Experts query authenticity of e-mail addresses revealed by Rowley

(Trinidad Express) Informa-tion technology experts who have examined the purported e-mails detailing an alleged Section 34 conspiracy involving top Government officials  are questioning the authenticity of the exchange.

Among the issues are wrong dates, time and format, an imaginary e-mail address, and the ease with which the entire document could have been typed, printed and faked.

And according to technology columnist Mark Lyndersay, the burden of proof now rests with Opposition Leader Dr Keith Rowley to prove his claims, by providing to the police the actual digital e-mails or prints of the e-mails containing the full extended headers, which contain data that should provide a verifiable footprint of every place the e-mail went between sending and receipt.

As it stands, Lyndersay said, the information provided by Rowley was not evidence.

The e-mails, which date to September 2012 and involves Prime Minister Kamla Persad-Bissessar, Attorney General Anand Ramlogan and Works and Local Government Minister Suruj Rambachan and National Security Adviser Gary Griffith in a plot to silence the media and remove the Director of  Public Prosecu-tions, were read by Rowley in Parliament on Monday.

The claims were made during debate on his no-confidence motion against the Prime Minister.

Government’s response has been swift, with Persad-Bissessar on Monday afternoon writing to the acting Police Commissioner Stephen Williams, providing copies of the alleged e-mails and asking for a quick investigation.

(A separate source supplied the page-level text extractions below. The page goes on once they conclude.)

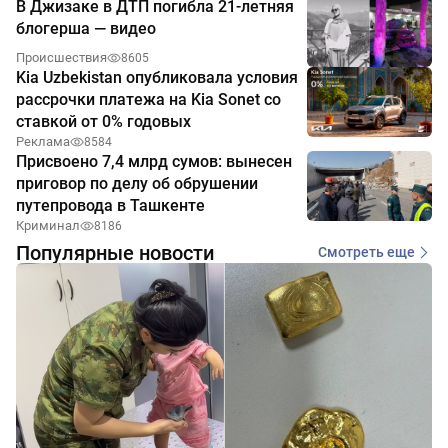
В Джизаке в ДТП погибла 21-летняя
блогерша — видео
Происшествия
8605
Kia Uzbekistan опубликовала условия
рассрочки платежа на Kia Sonet со
ставкой от 0% годовых
Реклама
8584
Присвоено 7,4 млрд сумов: вынесен
приговор по делу об обрушении
путепровода в Ташкенте
Криминал
8186
Популярные новости
Смотреть еще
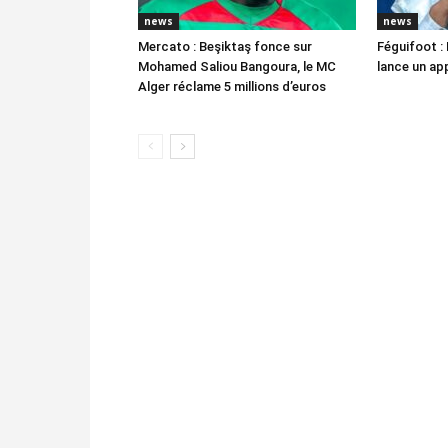
news
news
Mercato : Beşiktaş fonce sur
Féguifoot : 
Mohamed Saliou Bangoura, le MC
lance un app
Alger réclame 5 millions d’euros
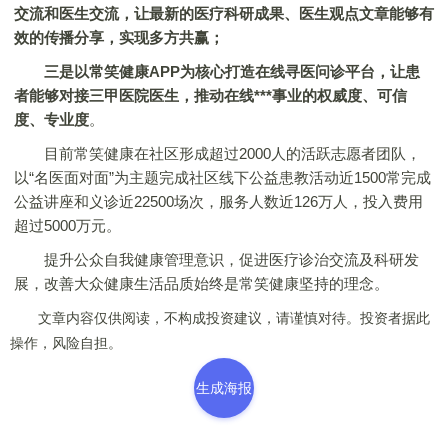
交流和医生交流，让最新的医疗科研成果、医生观点文章能够有
效的传播分享，实现多方共赢；
三是以常笑健康APP为核心打造在线寻医问诊平台，让患
者能够对接三甲医院医生，推动在线***事业的权威度、可信
度、专业度
。
目前常笑健康在社区形成超过2000人的活跃志愿者团队，
以“名医面对面”为主题完成社区线下公益患教活动近1500常完成
公益讲座和义诊近22500场次，服务人数近126万人，投入费用
超过5000万元。
提升公众自我健康管理意识，促进医疗诊治交流及科研发
展，改善大众健康生活品质始终是常笑健康坚持的理念。
文章内容仅供阅读，不构成投资建议，请谨慎对待。投资者据此
操作，风险自担。
生成海报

Attorney General Anand Ramlogan said yesterday he had examined the e-mail print-out and sought advice from persons who had concluded that the entire document was bogus, and  challenged  Rowley to repeat his allegations outside the protection  of parliamentary privilege.

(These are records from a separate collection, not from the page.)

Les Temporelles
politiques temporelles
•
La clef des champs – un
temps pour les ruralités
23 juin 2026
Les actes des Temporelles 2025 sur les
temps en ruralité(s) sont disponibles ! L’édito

Much of what Ramlogan said was corroborated yesterday by experts approached by the Express.

Among the impossibilities noted were:

• The e-mail anan@gmail. com is fictitious and could not have been created. According to Google’s website, “We’ve discovered that short usernames at popular domains receive significantly more spam since they’re easy to automatically generate. Gmail’s requirement that all user names be at least six characters in length is meant to keep spam out of your inbox. (Dots or periods don’t count as characters when creating your username.)” The e-mail address on the document read by Rowley — anan@gmail.com — has only four characters. When the Express sent a message to this e-mail, the response was an error message that the e-mail account did not exist.

• It is impossible to send a message from two separate e-mail addresses simultaneously.

The computer would not recognise the command. As a result, the address anan@gmail.com; anand@tstt.net.tt to kamlapb1@gmail.com , as noted above, would not have been received.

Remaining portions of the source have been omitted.